If you want free software I recommend IKOS - a is a sound static analyzer for C/C++ developed at NASA. Checks: https://github.com/NASA-SW-VnV/ikos/blob/master/analyzer/REA... Numerical abstract domains: https://github.com/NASA-SW-VnV/ikos/blob/master/analyzer/REA...
Commercial tool like Astree https://www.absint.com/astree/index.htm if you have money.
It seems you are dooming your project the minute you start ignoring your first warning.
I would have expected that the compiler should complain that psize is computed but unused.
Why isn't -Wunused-variable enabled in OpenZFS?
Arguably every unused variable in the code base is a potential bug like this waiting to chomp on some poor user’s data though, so arguably they should be turning it on & dealing with the consequences?
Most definitely, yes.
In general (for any programming language, really), I would advocate for enabling warnings and address them as you go along.
Because that unlocks the developer feature of being able to react when code changes introduces warnings, as they generally point to unsound code.

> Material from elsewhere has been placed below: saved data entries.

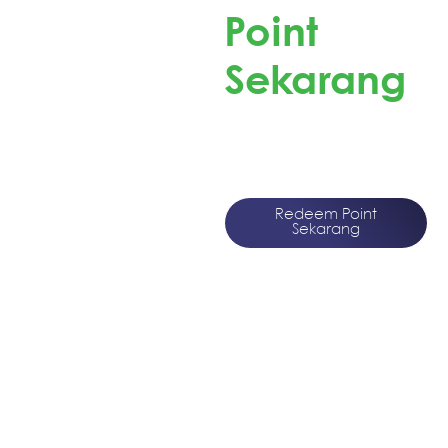
Point
Sekarang
Redeem Point Pokana
dan Dapatkan
Merchandise Menarik!
Redeem Point
Sekarang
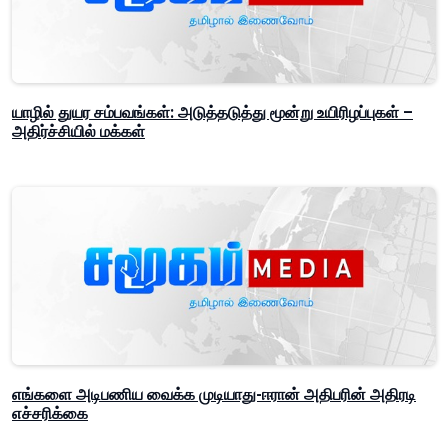
யாழில் துயர சம்பவங்கள்: அடுத்தடுத்து மூன்று உயிரிழப்புகள் –
அதிர்ச்சியில் மக்கள்
எங்களை அடிபணிய வைக்க முடியாது-ஈரான் அதிபரின் அதிரடி
எச்சரிக்கை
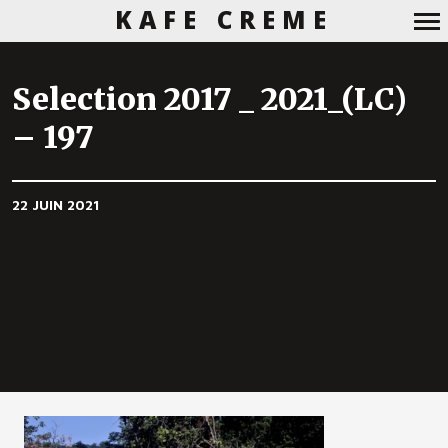
KAFE CREME
Navigation
principale
Selection 2017 _ 2021_(LC)
– 197
22 JUIN 2021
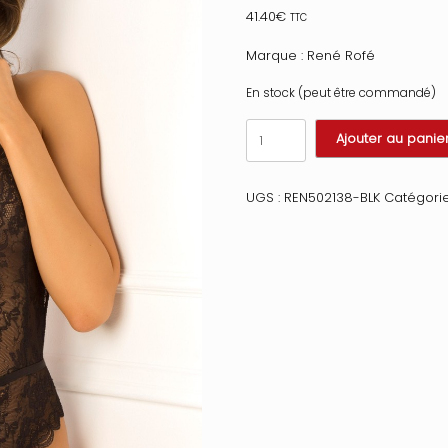
41.40
€
TTC
Marque : René Rofé
En stock (peut être commandé)
quantité
Ajouter au panie
de
Body
string
UGS :
REN502138-BLK
Catégorie
noir
échancré
en
dentelle
Taille
:
S/M,
Couleur
:
Noir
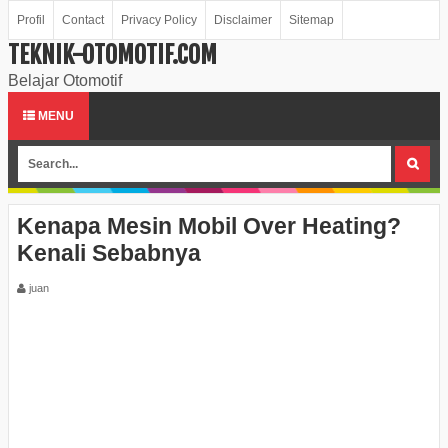
Profil
Contact
Privacy Policy
Disclaimer
Sitemap
TEKNIK-OTOMOTIF.COM
Belajar Otomotif
MENU
Kenapa Mesin Mobil Over Heating?
Kenali Sebabnya
juan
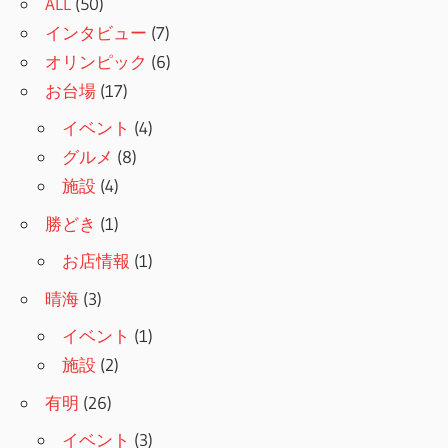
ALL
(50)
インタビュー
(7)
オリンピック
(6)
お台場
(17)
イベント
(4)
グルメ
(8)
施設
(4)
勝どき
(1)
お店情報
(1)
晴海
(3)
イベント
(1)
施設
(2)
有明
(26)
イベント
(3)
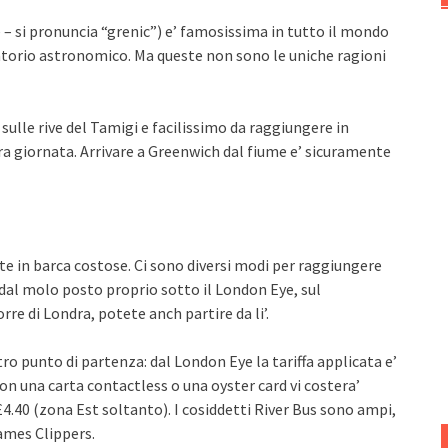
 – si pronuncia “grenic”) e’ famosissima in tutto il mondo
vatorio astronomico. Ma queste non sono le uniche ragioni
sulle rive del Tamigi e facilissimo da raggiungere in
tra giornata. Arrivare a Greenwich dal fiume e’ sicuramente
gite in barca costose. Ci sono diversi modi per raggiungere
e dal molo posto proprio sotto il London Eye, sul
rre di Londra, potete anch partire da li’.
o punto di partenza: dal London Eye la tariffa applicata e’
on una carta contactless o una oyster card vi costera’
 £4.40 (zona Est soltanto). I cosiddetti River Bus sono ampi,
ames Clippers.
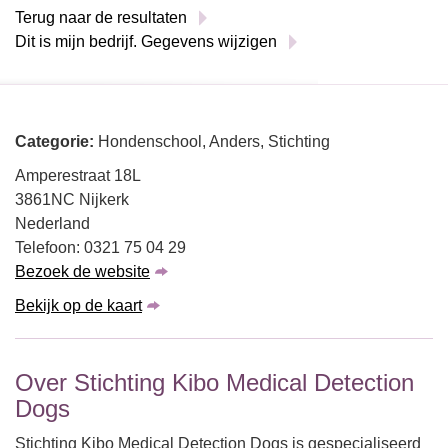
Terug naar de resultaten
Dit is mijn bedrijf. Gegevens wijzigen
Categorie:
Hondenschool, Anders, Stichting
Amperestraat 18L
3861NC Nijkerk
Nederland
Telefoon: 0321 75 04 29
Bezoek de website
Bekijk op de kaart
Over Stichting Kibo Medical Detection
Dogs
Stichting Kibo Medical Detection Dogs is gespecialiseerd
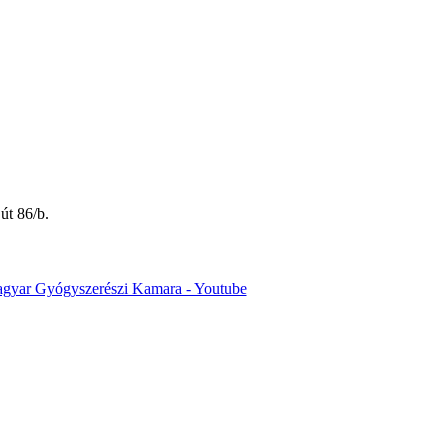
út 86/b.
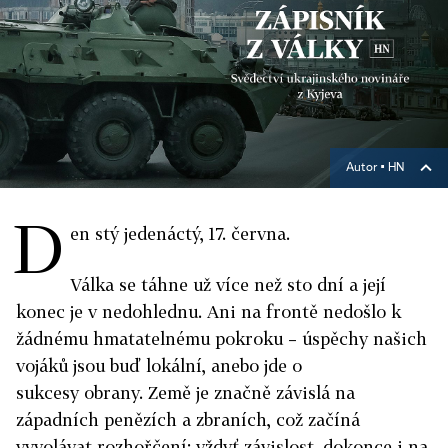
Autor ▪
HN
D
en stý jedenáctý, 17. června.
Válka se táhne už více než sto dní a její
konec je v nedohlednu. Ani na frontě nedošlo k
žádnému hmatatelnému pokroku – úspěchy našich
vojáků jsou buď lokální, anebo jde o
sukcesy obrany. Země je značně závislá na
západních penězích a zbraních, což začíná
vyvolávat rozhořčení: vždyť závislost, dokonce i na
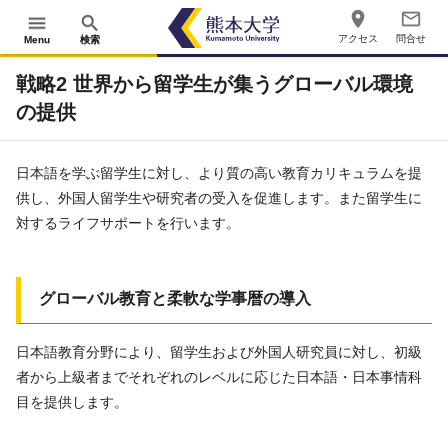
place
mail_outline
menu
search
アクセス
問合せ
Menu
検索
戦略2 世界から留学生が集うグローバル環境
の提供
日本語を学ぶ留学生に対し、より質の高い教育カリキュラムを提
供し、外国人留学生や研究者の受入を促進します。また留学生に
対するライフサポートを行います。
グローバル教育と柔軟な学事暦の導入
日本語教育分野により、留学生および外国人研究員に対し、初級
者から上級者までそれぞれのレベルに応じた日本語・日本事情科
目を提供します。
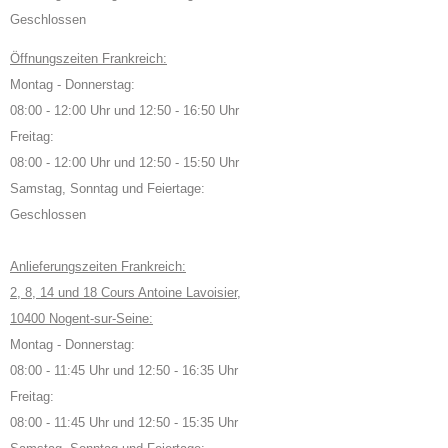
Geschlossen
Öffnungszeiten Frankreich:
Montag - Donnerstag:
08:00 - 12:00 Uhr und 12:50 - 16:50 Uhr
Freitag:
08:00 - 12:00 Uhr und 12:50 - 15:50 Uhr
Samstag, Sonntag und Feiertage:
Geschlossen
Anlieferungszeiten Frankreich:
2, 8, 14 und 18 Cours Antoine Lavoisier,
10400 Nogent-sur-Seine:
Montag - Donnerstag:
08:00 - 11:45 Uhr und 12:50 - 16:35 Uhr
Freitag:
08:00 - 11:45 Uhr und 12:50 - 15:35 Uhr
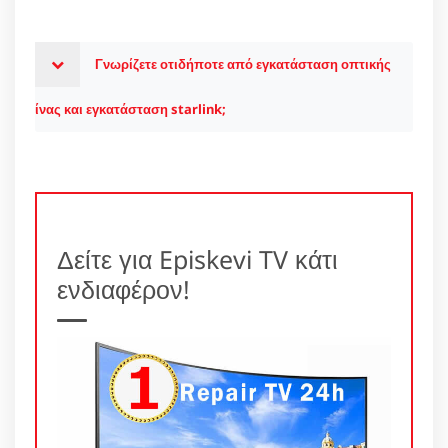
Γνωρίζετε οτιδήποτε από εγκατάσταση οπτικής
ίνας και εγκατάσταση starlink;
Δείτε για Episkevi TV κάτι
ενδιαφέρον!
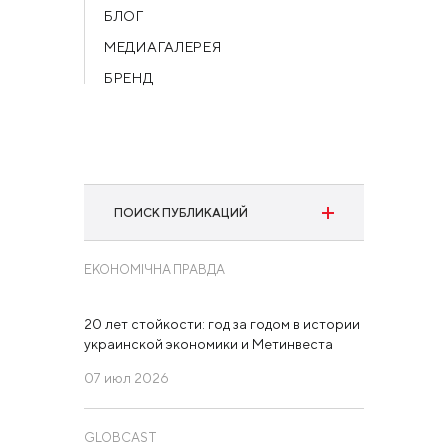
БЛОГ
МЕДИАГАЛЕРЕЯ
БРЕНД
ПОИСК ПУБЛИКАЦИЙ
ЕКОНОМІЧНА ПРАВДА
Категория:
выберите издание
20 лет стойкости: год за годом в истории
украинской экономики и Метинвеста
Период:
07 июл 2026
GLOBCAST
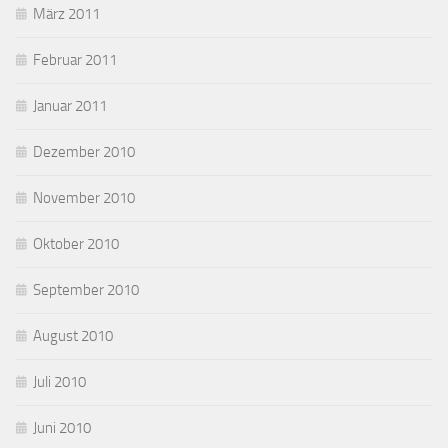
März 2011
Februar 2011
Januar 2011
Dezember 2010
November 2010
Oktober 2010
September 2010
August 2010
Juli 2010
Juni 2010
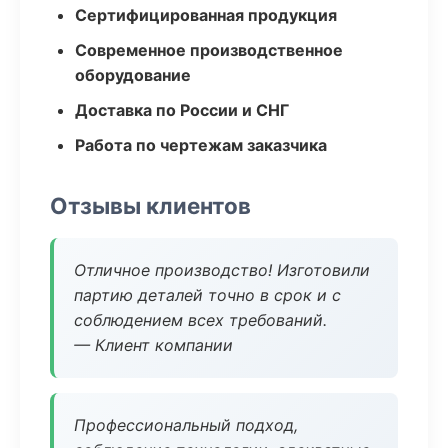
Сертифицированная продукция
Современное производственное
оборудование
Доставка по России и СНГ
Работа по чертежам заказчика
Отзывы клиентов
Отличное производство! Изготовили
партию деталей точно в срок и с
соблюдением всех требований.
— Клиент компании
Профессиональный подход,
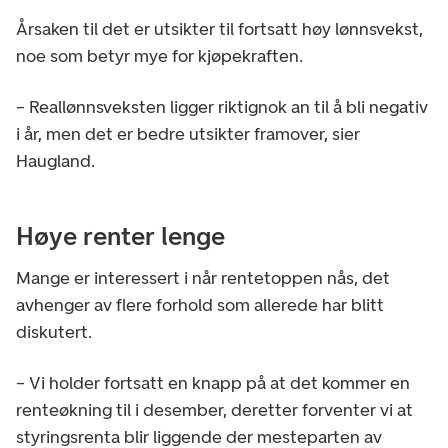
Årsaken til det er utsikter til fortsatt høy lønnsvekst,
noe som betyr mye for kjøpekraften.
– Reallønnsveksten ligger riktignok an til å bli negativ
i år, men det er bedre utsikter framover, sier
Haugland.
Høye renter lenge
Mange er interessert i når rentetoppen nås, det
avhenger av flere forhold som allerede har blitt
diskutert.
– Vi holder fortsatt en knapp på at det kommer en
renteøkning til i desember, deretter forventer vi at
styringsrenta blir liggende der mesteparten av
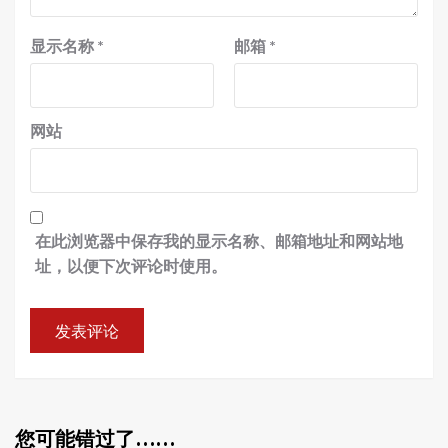
显示名称
*
邮箱
*
网站
在此浏览器中保存我的显示名称、邮箱地址和网站地
址，以便下次评论时使用。
您可能错过了……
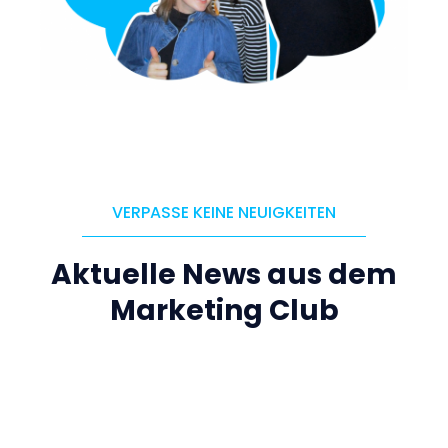
VERPASSE KEINE NEUIGKEITEN
Aktuelle News aus dem
Marketing Club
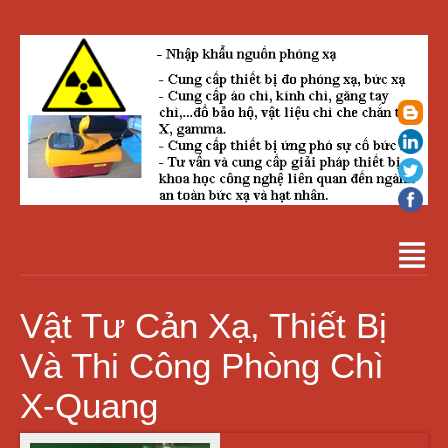
Vật Tư Cản Xạ, Thiết Bị
Và Thi Công Phòng Chì
X-Quang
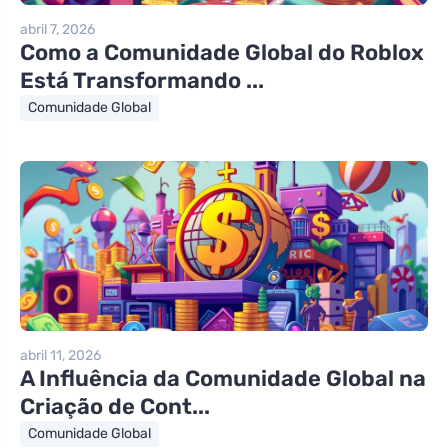
abril 7, 2026
Como a Comunidade Global do Roblox
Está Transformando ...
Comunidade Global
abril 11, 2026
A Influência da Comunidade Global na
Criação de Cont...
Comunidade Global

>The provided code snippet is a function that converts an allocation size (asize) into the largest physical size (psize) that can be safely written to an allocation for a given virtual device (vdev). Here are some observations and potential issues in the code:
Return Value: The function currently returns asize instead of psize. This seems to be a mistake, as the purpose of the function is to compute and return the psize. The correct return statement should be:
return psize;
Variable Initialization: The variable psize is calculated based on asize, ashift, cols, and nparity. Ensure that these values are correctly initialized and that vdev_raidz_get_logical_width returns a valid value for cols. If cols is zero, it could lead to division by zero in the DIV_ROUND_UP macro.
Assertions: The assertion ASSERT0(asize % (1 << ashift)); checks that asize is a multiple of 2^ashift. If this assertion fails, it will cause the program to terminate. Ensure that this condition is always met before calling this function, or consider handling this case more gracefully.
Macro Usage: The DIV_ROUND_UP macro should be checked to ensure it handles edge cases correctly, such as when psize is zero. If psize is zero, the division could lead to unexpected behavior.
Code Readability: Consider adding more comments to explain the logic behind the calculations, especially for someone who may not be familiar with the RAID-Z implementation.
Error Handling: There is no error handling in the function. Depending on the context in which this function is used, it might be beneficial to add checks for invalid input values and return an error code or handle exceptions accordingly.
Here is a revised version of the function with the return value corrected:
.....(Snipped for formatting issues)
Make sure to test the function thoroughly to ensure it behaves as expected under various conditions.
accept the world has changed my friend!!
And more so, as the NSA, China, Russia etc will be using llms to comb repo's to find zero day vulnerabilities.
Also, filesystems are an insanely complex problem, and ZFS is by far the most complex one to be widely deployed.
I have been playing with NetBSD for a bit and I discovered their FS has a log parameter, using that on mount to me makes their file system almost as good as ext4. Interesting to me it is not advertised too much.
jpfr•7mo ago
At the same time, the tooling has gotten much better in the last years.
Clang-analyzer is fast enough to run as part of the CI. Newer gcc also give quite a few more warnings for unused results.
My recommendation to the project is to
- Remove all compiler warnings and enable warning-as-error
- Increase the coverage of unit tests to >80%
That is a lot of work. But that's what is required for high-criticality systems engineering.
rollcat•7mo ago
Side note: OpenZFS already has an extensive test suite. Merely hitting a code branch wouldn't have caught this one.